Inclusion Complexes of Lycopene and ß-Cyclodextrin: Preparation, Characterization, Stability and Antioxidant Activity

Haixiang Wang    
Shaofeng Wang    
Hua Zhu    
Suilou Wang and Jiudong Xing    

Resumen

In this study, the inclusion complexes of lycopene with ß-cyclodextrin (ß-CD) were prepared by the precipitation method. Then the inclusion complexes were characterized by the scanning electron microscopy (SEM), ultraviolet-visible spectroscopy (UV), microscopic observation, liquid chromatography, differential scanning calorimetry (DSC) and phase-solubility study. Moreover, the stability and antioxidant activity were tested. The results showed that lycopene was embedded into the cavity of ß-CD with a 1:1 stoichiometry. Moreover, the thermal and irradiant stabilities of lycopene were all significantly increased by the formation of lycopene/ß-CD inclusion complexes. Antioxidant properties of lycopene and its inclusion complexes were evaluated on the basis of measuring the scavenging activity for 1,1-diphenyl-2-picrylhydrazyl (DPPH), hydroxyl and superoxide anion radicals.
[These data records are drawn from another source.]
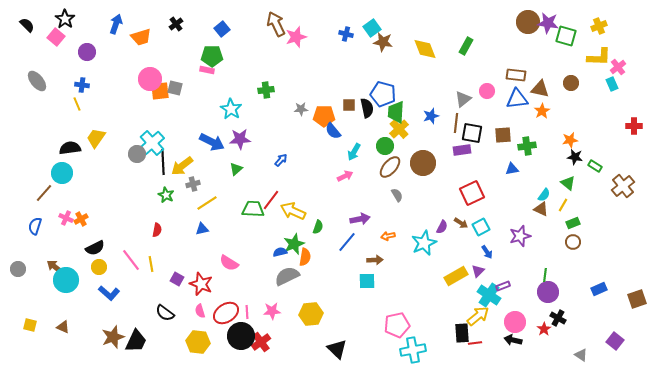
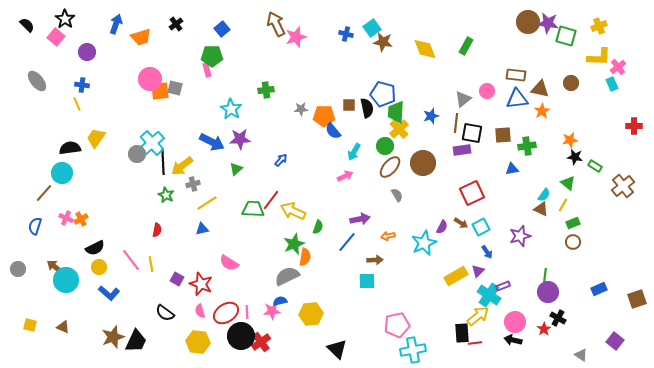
pink rectangle at (207, 70): rotated 64 degrees clockwise
blue semicircle at (280, 252): moved 49 px down
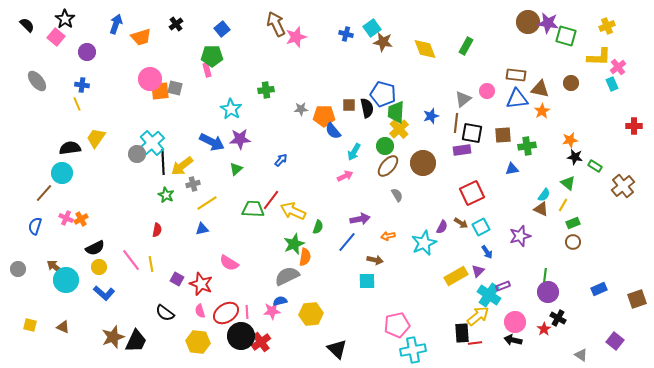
yellow cross at (599, 26): moved 8 px right
brown ellipse at (390, 167): moved 2 px left, 1 px up
brown arrow at (375, 260): rotated 14 degrees clockwise
blue L-shape at (109, 293): moved 5 px left
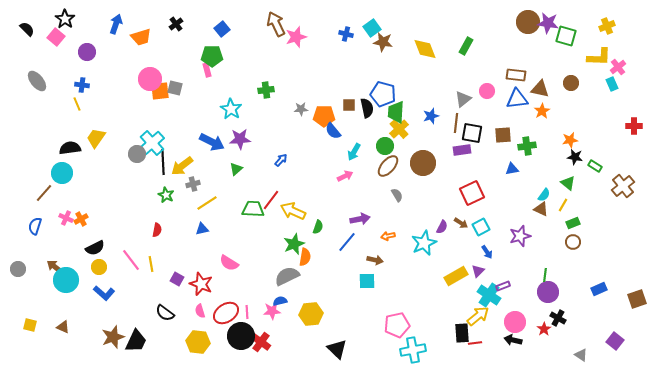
black semicircle at (27, 25): moved 4 px down
red cross at (261, 342): rotated 18 degrees counterclockwise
The results showed that the scavenging activity of DPPH radicals was obviously increased by the formation of the inclusion complex with ß-cyclodextrin at concentrations of 5?30 µg/mL, however, some significant positive effects on the scavenging activity of hydroxyl and superoxide anion radicals were not observed and the reasons are worth further study.